WHAT THE EXERCISE ASKS: When you reproduce these records, keep every word exactly and drop the images.

- Opening Delimiter -

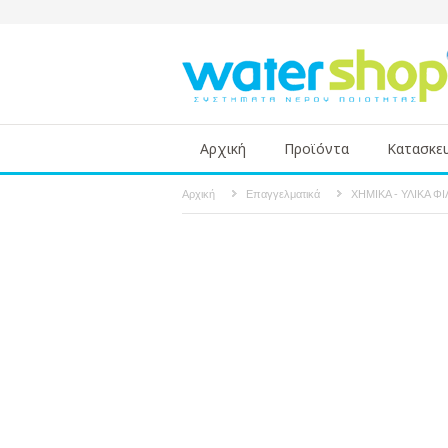
Αρχική
Προϊόντα
Κατασκε
Αρχική
Επαγγελματικά
ΧΗΜΙΚΑ - ΥΛΙΚΑ Φ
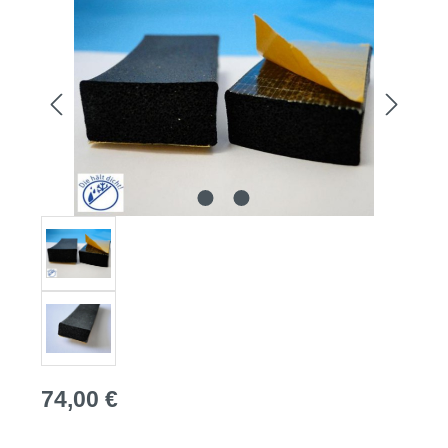
Bildergalerie überspringen
Regulärer Preis:
74,00 €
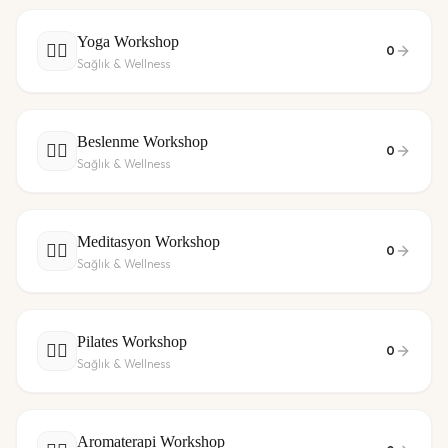
Yoga Workshop
🧘‍♀️
0
Sağlık & Wellness
Beslenme Workshop
🧘‍♀️
0
Sağlık & Wellness
Meditasyon Workshop
🧘‍♀️
0
Sağlık & Wellness
Pilates Workshop
🧘‍♀️
0
Sağlık & Wellness
Aromaterapi Workshop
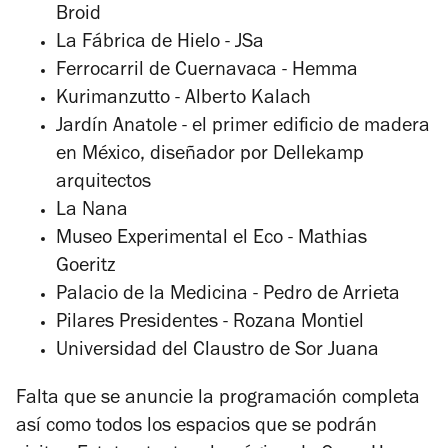
Broid
La Fábrica de Hielo - JSa
Ferrocarril de Cuernavaca - Hemma
Kurimanzutto - Alberto Kalach
Jardín Anatole - el primer edificio de madera
en México, diseñador por Dellekamp
arquitectos
La Nana
Museo Experimental el Eco - Mathias
Goeritz
Palacio de la Medicina - Pedro de Arrieta
Pilares Presidentes - Rozana Montiel
Universidad del Claustro de Sor Juana
Falta que se anuncie la programación completa
así como todos los espacios que se podrán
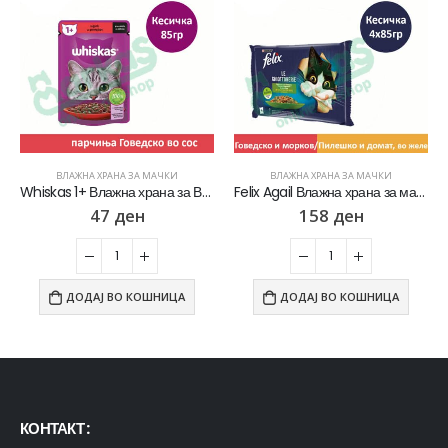
ВЛАЖНА ХРАНА ЗА МАЧКИ
ВЛАЖНА ХРАНА ЗА МАЧКИ
Whiskas 1+ Влажна храна за Возрасни мачки со Парчиња Говедско во сос [Кесичка 85гр]
Felix Agail Влажна храна за мачки со Говедско и морков/Пилешко и домат во желе [Кесичка 4×85гр]
47
ден
158
ден
ДОДАЈ ВО КОШНИЦА
ДОДАЈ ВО КОШНИЦА
КОНТАКТ :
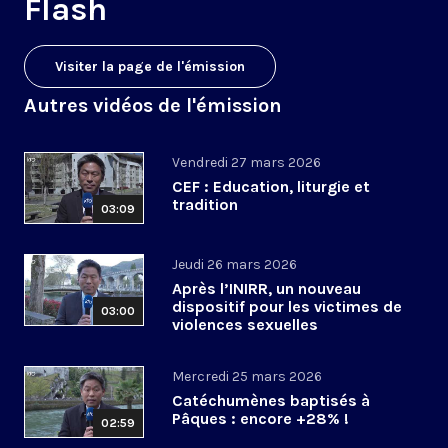
Flash
Visiter la page de l'émission
Autres vidéos de l'émission
Vendredi 27 mars 2026
CEF : Education, liturgie et
tradition
03:09
Jeudi 26 mars 2026
Après l’INIRR, un nouveau
dispositif pour les victimes de
03:00
violences sexuelles
Mercredi 25 mars 2026
Catéchumènes baptisés à
Pâques : encore +28% !
02:59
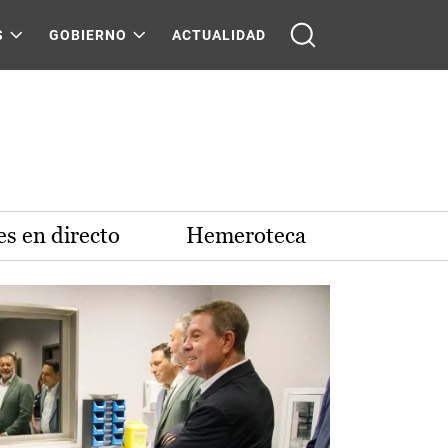
S
GOBIERNO
ACTUALIDAD
s en directo
Hemeroteca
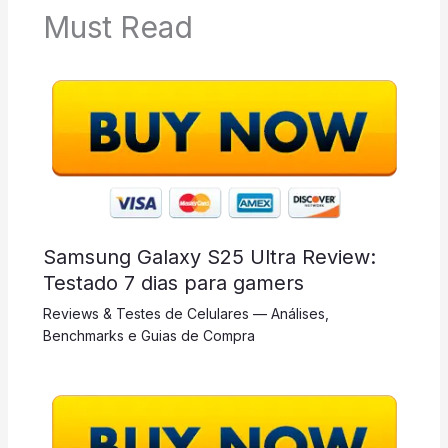
Must Read
Samsung Galaxy S25 Ultra Review:
Testado 7 dias para gamers
Reviews & Testes de Celulares — Análises,
Benchmarks e Guias de Compra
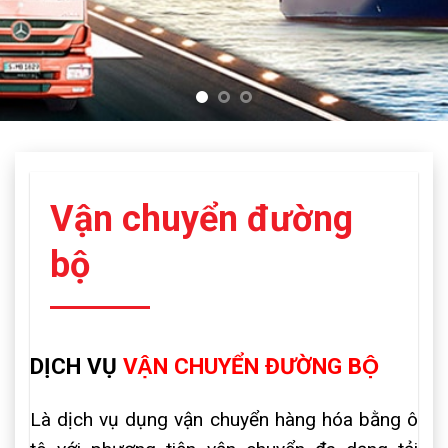
Vận chuyển đường
bộ
DỊCH VỤ
VẬN CHUYỂN ĐƯỜNG BỘ
Là dịch vụ dụng vận chuyển hàng hóa bằng ô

- Closing Delimiter -

SOLUTION:
Αρχική
Προϊόντα
Κατασκε
Αρχική
Επαγγελματικά
ΧΗΜΙΚΑ - ΥΛΙΚΑ Φ
Bildergalerie überspringen
Regulärer Preis:
74,00 €
Yoga Workshop
🧘‍♀️
0
Sağlık & Wellness
Beslenme Workshop
🧘‍♀️
0
Sağlık & Wellness
Meditasyon Workshop
🧘‍♀️
0
Sağlık & Wellness
Pilates Workshop
🧘‍♀️
0
Sağlık & Wellness
Aromaterapi Workshop
Broid
La Fábrica de Hielo - JSa
Ferrocarril de Cuernavaca - Hemma
Kurimanzutto - Alberto Kalach
Jardín Anatole - el primer edificio de madera
en México, diseñador por Dellekamp
arquitectos
La Nana
Museo Experimental el Eco - Mathias
Goeritz
Palacio de la Medicina - Pedro de Arrieta
Pilares Presidentes - Rozana Montiel
Universidad del Claustro de Sor Juana
Falta que se anuncie la programación completa
así como todos los espacios que se podrán
ВЛАЖНА ХРАНА ЗА МАЧКИ
ВЛАЖНА ХРАНА ЗА МАЧКИ
Whiskas 1+ Влажна храна за Возрасни мачки со Парчиња Говедско во сос [Кесичка 85гр]
Felix Agail Влажна храна за мачки со Говедско и морков/Пилешко и домат во желе [Кесичка 4×85гр]
47
ден
158
ден
ДОДАЈ ВО КОШНИЦА
ДОДАЈ ВО КОШНИЦА
КОНТАКТ :
Flash
Visiter la page de l'émission
Autres vidéos de l'émission
Vendredi 27 mars 2026
CEF : Education, liturgie et
tradition
03:09
Jeudi 26 mars 2026
Après l’INIRR, un nouveau
dispositif pour les victimes de
03:00
violences sexuelles
Mercredi 25 mars 2026
Catéchumènes baptisés à
Pâques : encore +28% !
02:59
S
GOBIERNO
ACTUALIDAD
s en directo
Hemeroteca
Must Read
Samsung Galaxy S25 Ultra Review:
Testado 7 dias para gamers
Reviews & Testes de Celulares — Análises,
Benchmarks e Guias de Compra
Vận chuyển đường
bộ
DỊCH VỤ
VẬN CHUYỂN ĐƯỜNG BỘ
Là dịch vụ dụng vận chuyển hàng hóa bằng ô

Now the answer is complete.